Send back the data below exactly. Drop every picture.

_Dataset excerpts_
################
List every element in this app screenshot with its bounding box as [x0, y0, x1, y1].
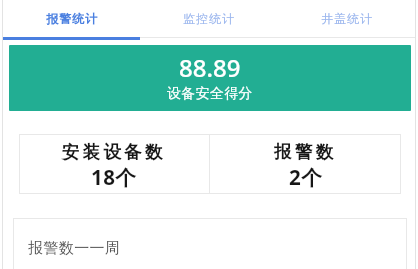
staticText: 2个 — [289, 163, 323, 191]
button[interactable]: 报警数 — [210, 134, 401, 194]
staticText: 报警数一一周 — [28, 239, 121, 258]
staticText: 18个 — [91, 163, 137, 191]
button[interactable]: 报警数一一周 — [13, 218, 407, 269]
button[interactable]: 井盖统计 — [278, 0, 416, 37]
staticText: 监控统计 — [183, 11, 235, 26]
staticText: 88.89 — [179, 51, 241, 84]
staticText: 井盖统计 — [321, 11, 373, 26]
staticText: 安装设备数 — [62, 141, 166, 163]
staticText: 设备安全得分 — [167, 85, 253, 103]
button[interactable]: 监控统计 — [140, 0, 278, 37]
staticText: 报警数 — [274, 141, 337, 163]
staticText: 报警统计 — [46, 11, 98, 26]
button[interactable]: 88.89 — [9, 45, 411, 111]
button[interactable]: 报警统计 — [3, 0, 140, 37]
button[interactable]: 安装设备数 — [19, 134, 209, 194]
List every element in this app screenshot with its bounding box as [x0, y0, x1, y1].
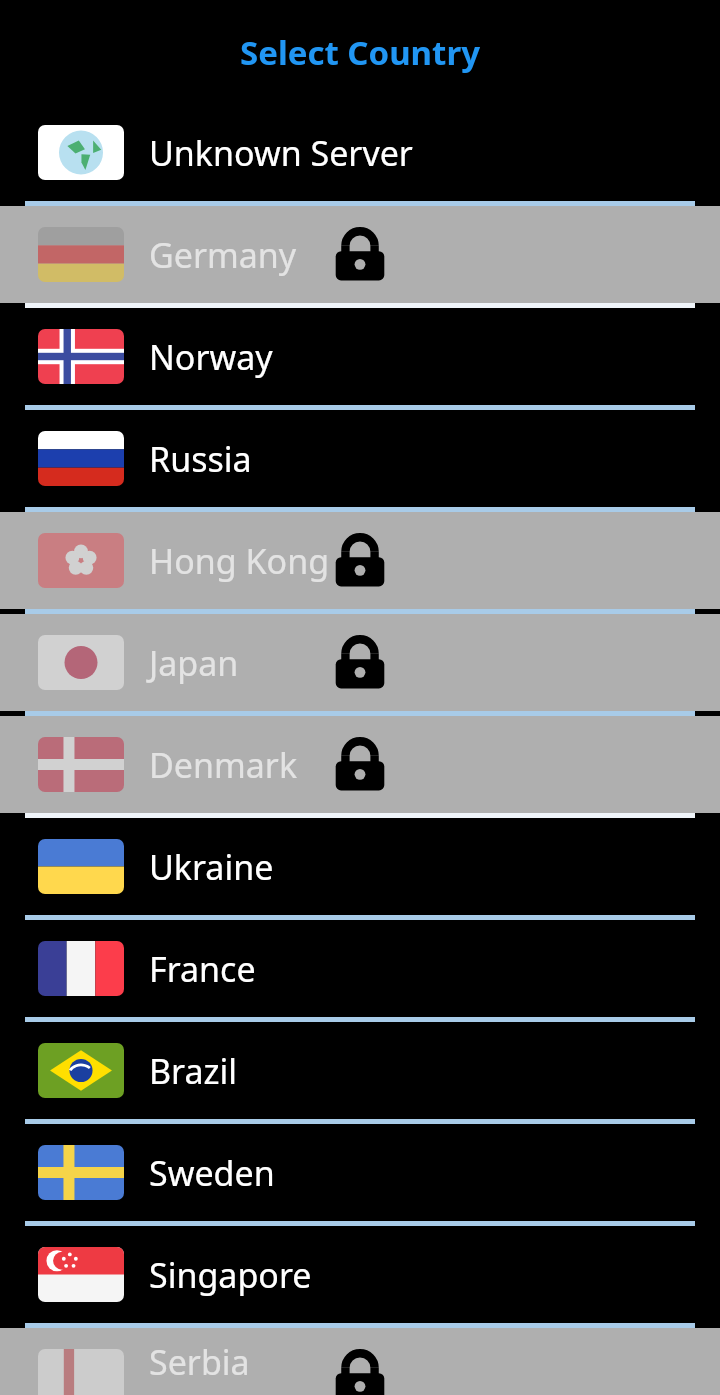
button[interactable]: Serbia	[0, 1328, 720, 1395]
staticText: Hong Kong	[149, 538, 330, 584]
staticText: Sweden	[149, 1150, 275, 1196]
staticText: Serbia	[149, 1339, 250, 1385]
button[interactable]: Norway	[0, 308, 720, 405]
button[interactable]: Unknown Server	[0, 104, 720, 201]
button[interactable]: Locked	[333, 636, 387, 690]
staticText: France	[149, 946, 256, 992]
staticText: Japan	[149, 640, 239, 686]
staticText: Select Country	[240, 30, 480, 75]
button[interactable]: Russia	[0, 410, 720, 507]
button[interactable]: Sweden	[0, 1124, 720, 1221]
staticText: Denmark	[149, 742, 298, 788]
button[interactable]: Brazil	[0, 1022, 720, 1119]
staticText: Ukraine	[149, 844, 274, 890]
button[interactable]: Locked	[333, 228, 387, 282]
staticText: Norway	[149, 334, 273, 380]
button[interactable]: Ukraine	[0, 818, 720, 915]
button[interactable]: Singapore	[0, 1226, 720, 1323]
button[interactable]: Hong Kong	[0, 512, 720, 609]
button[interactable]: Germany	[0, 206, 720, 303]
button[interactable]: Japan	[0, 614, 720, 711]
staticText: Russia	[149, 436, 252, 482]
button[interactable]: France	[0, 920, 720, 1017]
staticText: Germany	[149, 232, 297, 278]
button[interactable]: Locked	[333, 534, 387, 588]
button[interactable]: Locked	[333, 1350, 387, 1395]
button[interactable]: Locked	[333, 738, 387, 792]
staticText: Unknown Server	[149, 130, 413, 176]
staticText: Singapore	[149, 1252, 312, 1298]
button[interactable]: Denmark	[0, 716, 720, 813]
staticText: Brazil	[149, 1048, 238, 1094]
################
_Completed task_
List every element in this app screenshot with its bounding box as [x0, y0, x1, y1].
staticText: 2个 — [289, 163, 323, 191]
button[interactable]: 报警数 — [210, 134, 401, 194]
staticText: 报警数一一周 — [28, 239, 121, 258]
staticText: 18个 — [91, 163, 137, 191]
button[interactable]: 报警数一一周 — [13, 218, 407, 269]
button[interactable]: 井盖统计 — [278, 0, 416, 37]
staticText: 监控统计 — [183, 11, 235, 26]
staticText: 88.89 — [179, 51, 241, 84]
staticText: 井盖统计 — [321, 11, 373, 26]
staticText: 安装设备数 — [62, 141, 166, 163]
staticText: 设备安全得分 — [167, 85, 253, 103]
button[interactable]: 监控统计 — [140, 0, 278, 37]
staticText: 报警数 — [274, 141, 337, 163]
staticText: 报警统计 — [46, 11, 98, 26]
button[interactable]: 88.89 — [9, 45, 411, 111]
button[interactable]: 报警统计 — [3, 0, 140, 37]
button[interactable]: 安装设备数 — [19, 134, 209, 194]
List every element in this app screenshot with its bounding box as [x0, y0, x1, y1].
button[interactable]: Serbia	[0, 1328, 720, 1395]
staticText: Hong Kong	[149, 538, 330, 584]
staticText: Sweden	[149, 1150, 275, 1196]
staticText: Serbia	[149, 1339, 250, 1385]
button[interactable]: Norway	[0, 308, 720, 405]
button[interactable]: Unknown Server	[0, 104, 720, 201]
button[interactable]: Locked	[333, 636, 387, 690]
staticText: France	[149, 946, 256, 992]
staticText: Japan	[149, 640, 239, 686]
staticText: Select Country	[240, 30, 480, 75]
button[interactable]: Russia	[0, 410, 720, 507]
button[interactable]: Sweden	[0, 1124, 720, 1221]
staticText: Denmark	[149, 742, 298, 788]
button[interactable]: Brazil	[0, 1022, 720, 1119]
staticText: Ukraine	[149, 844, 274, 890]
button[interactable]: Locked	[333, 228, 387, 282]
staticText: Norway	[149, 334, 273, 380]
button[interactable]: Ukraine	[0, 818, 720, 915]
button[interactable]: Singapore	[0, 1226, 720, 1323]
button[interactable]: Hong Kong	[0, 512, 720, 609]
button[interactable]: Germany	[0, 206, 720, 303]
button[interactable]: Japan	[0, 614, 720, 711]
staticText: Russia	[149, 436, 252, 482]
button[interactable]: France	[0, 920, 720, 1017]
staticText: Germany	[149, 232, 297, 278]
button[interactable]: Locked	[333, 534, 387, 588]
button[interactable]: Locked	[333, 1350, 387, 1395]
button[interactable]: Locked	[333, 738, 387, 792]
staticText: Unknown Server	[149, 130, 413, 176]
staticText: Singapore	[149, 1252, 312, 1298]
button[interactable]: Denmark	[0, 716, 720, 813]
staticText: Brazil	[149, 1048, 238, 1094]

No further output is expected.